Segment Start: Material provided
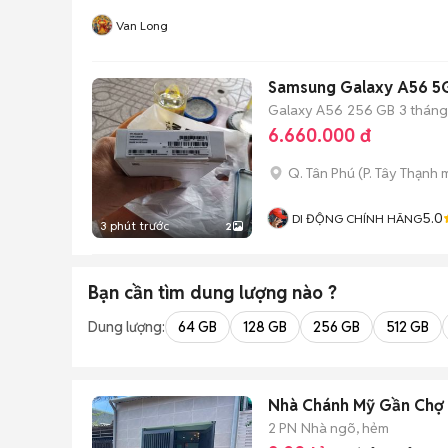
Van Long
Samsung Galaxy A56 5
Galaxy A56
256 GB
3 tháng
6.660.000 đ
Q. Tân Phú
(
P. Tây Thạnh
m
5.0
DI ĐỘNG CHÍNH HÃNG
3 phút trước
2
Bạn cần tìm
dung lượng
nào ?
Dung lượng:
64 GB
128 GB
256 GB
512 GB
Nhà Chánh Mỹ Gần Chợ 
2 PN
Nhà ngõ, hẻm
Segment End: Material provided
Task requirements>
Repeat every entry above word for word, and include no pictures.

Task result>
Van Long
Samsung Galaxy A56 5
Galaxy A56
256 GB
3 tháng
6.660.000 đ
Q. Tân Phú
(
P. Tây Thạnh
m
5.0
DI ĐỘNG CHÍNH HÃNG
3 phút trước
2
Bạn cần tìm
dung lượng
nào ?
Dung lượng:
64 GB
128 GB
256 GB
512 GB
Nhà Chánh Mỹ Gần Chợ 
2 PN
Nhà ngõ, hẻm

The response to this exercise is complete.